Endlich kann ich euch von meiner Begeisterung für „Es ist ein Mädchen“ von Camille Laurens berichten.
Laurence kommt als zweite Tochter einer französischen Familie in den 1960er Jahren zur Welt – bei ihrer Geburt ist die Freude nicht gerade überschwänglich, da man sich einen männlichen Stammhalter gewünscht hatte. „Haben Sie Kinder?“ fragt der Mann. „Nein, sagt mein Vater, „ich habe zwei Mädchen.“ Genau diese unfassbare Abwertung ist es, von der dieses Buch erzählt- und das macht Camille Laurens in aller Deutlichkeit, immer gepaart mit feinem Humor und literarischer Eleganz. Doch Achtung, die Themen sind heftig (TW Missbrauch, Abtreibung, Tod)

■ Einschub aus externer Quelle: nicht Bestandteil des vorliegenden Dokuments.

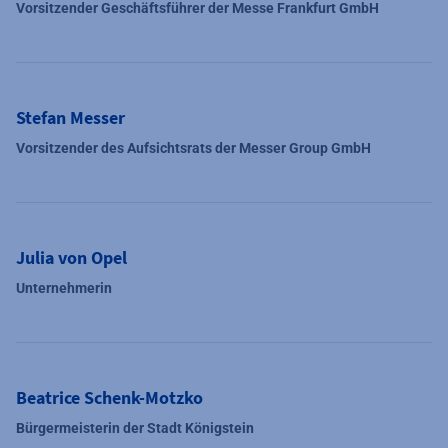
Vorsitzender Geschäftsführer der Messe Frankfurt GmbH
Stefan Messer
Vorsitzender des Aufsichtsrats der Messer Group GmbH
Julia von Opel
Unternehmerin
Beatrice Schenk-Motzko
Bürgermeisterin der Stadt Königstein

Laurence erfährt nicht nur eine ständige, strukturelle Ungerechtigkeit auf Grund ihres Geschlechts, nein, sie muss am eigenen Körper erleben, wie sich andere an ihm vergreifen, sie wird missbraucht und von ihren Nächsten verraten werden. Ihr wird von klein auf eingetrichtert, sich zurückzunehmen, sich nicht wichtig zu machen und den Mund bei Ungeheuerlichkeiten bitte hübsch geschlossen zu halten. Wie viel davon wird Laurence weitergeben?
Camille Laurens ist für ihre autofiktionalen Romane ausgezeichnet worden und als Nachfolgerin von Virginie Despentes Mitglied der Académie Goncourt. Ich gestehe, dass mir diese geniale Autorin bislang unbekannt war.
Für mich ist es in diesem unglaublich guten Lesejahr 2022 wieder mal ein Jahreshighlight: eins, das aufrüttelt und Anlass zu Diskussionen geben wird. Dieses Buch fordert seine Leser*innen sehr.
Besonders gefallen hat mir der Schluss des Buches – ganz anders als gedacht, und für mich sehr zufriedenstellend und rund. Ein Buch, das uns zeigt, wie viel Gutes sich innerhalb einer Generation entwickeln kann.
Eine dringende Leseempfehlung geht hiermit raus an Euch 🧡📚
Aus dem Französischen übersetzt von Lis Künzli.